First, as with all animal agriculture, the process of creating a pound of edible flesh involves feeding many more pounds of plant food and grain to the animal before he or she is slaughtered. It’s hardly an efficient method of producing food.

Second, the animals are not raised on factory farms, so they often graze in the neighboring area, which results in the loss of habitat for nondomesticated animals and furthers the extinction of other animal species.


from: http://www.all-creatures.org/articles/heifer-veg.html

Well whaddaya know.

Is it categorically bad for humans to eat meat? In some ways, this is a little bit little bit like wondering whether it's bad to have an abortion, and whether one life should be treasured above another. But the similarity is actually superficial--relations among members of the same species is very different from relations among different ones.

A lot of ink, both real and virtual, has been spilled around this and a few adjacent questions, and often the vegetarian argument hinges on the conditions found on farms. People--invariably people who have not spent much time on commercial farms--announce that these conditions are bad: They fret over mud or crowding or cage construction, and because I work in an agency that serves the farm community, I know some of those concerns are not just legitimate but urgent. Self-interest alone should galvanize us to focus on animal health--when we don't, we risk salmonella, e.coli, giardia, and mad cow disease.

But a lot of these concerns are sentimental and projective. Cattle, for example, are herd and prey animals, and if you watch them carefully you see that they don't react badly when they get squished together, especially when they're uneasy--the lion is less likely to eat a given individual when there's a large and potentially dangerous group as opposed to a vulnerable individual. This reaction probably has adaptive elements in common with schooling behavior in fish.

But because humans don't like being squished, most humans assume that squishing is unpleasant--the underlying assertion is that all creatures have the same standards of comfort and discomfort that we do. (I can't resist adding that one common result of raising "cage free" eggs is that removing the cages makes room for more chickens per square inch.

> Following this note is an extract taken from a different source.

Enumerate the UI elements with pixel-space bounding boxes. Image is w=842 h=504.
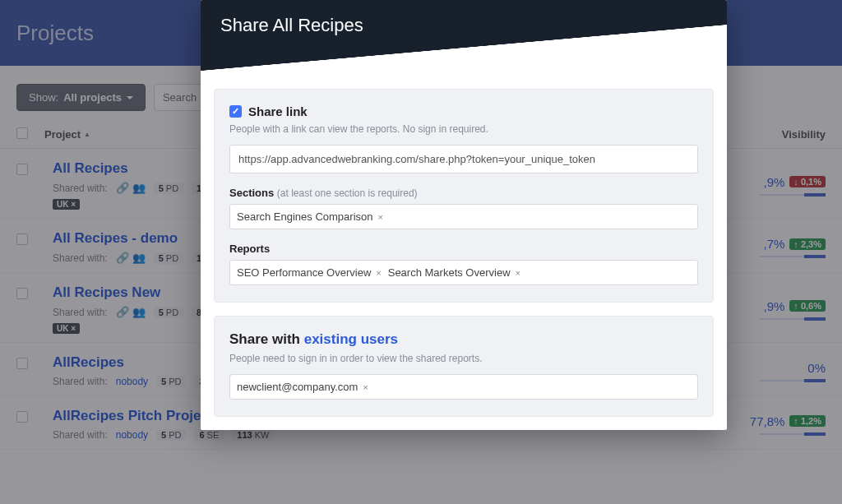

Since I don't know a whole lot about chickens, it's hard to be confident about the chickens' position on this purported improvement in their living conditions.)

We make the same category error when managing non-farm animals, sometimes with very bad results. Is it cruelty to feed a dog human food? Since dogs have digestive systems very different from ours, I think it is--some dog owners poison their much-loved companion animals because they think chocolate is a key food group and the dog is missing out if it's not on the menu. And to make matters worse, most dogs like sweets for the same reasons we do--they offer access to compressed calories.

But choloate also contains theobromine, which is a neurotoxin in canines, and even a small amount can trigger heart arrhythmia and seizures. The even wider human habit of feeding table scraps to dogs not only encourages begging, but inserts in the dog the processed, sweet, salty, and nutritionally ambiguous foods we humans often eat. Yet this is never labeled for what it is--animal cruelty.

The Heifer Project is one of my favorite charities--it opens doors of self-sufficiency and boosts the human enterprise by giving third-world farmers access to improved strains of domestic livestock, selectively bred--in humans we call this eugenics--to produce a more edible product and more technophilic offspring. And is that cruelty? No, it's not.

Saturday, May 8, 2010

PETA piper


Here's a picture of PETA people outside the Westminster Dog Show back in February, all dressed up to make a really good impression.

The message, as I half-understand it, is that dogs shows are bad, but the symbolism here seems ambiguous at best. I wasn't there to pick up one of the flyers--I lived in New York long enough to know I won't be going back--so it's not at all clear who the Klan outfit is directed at.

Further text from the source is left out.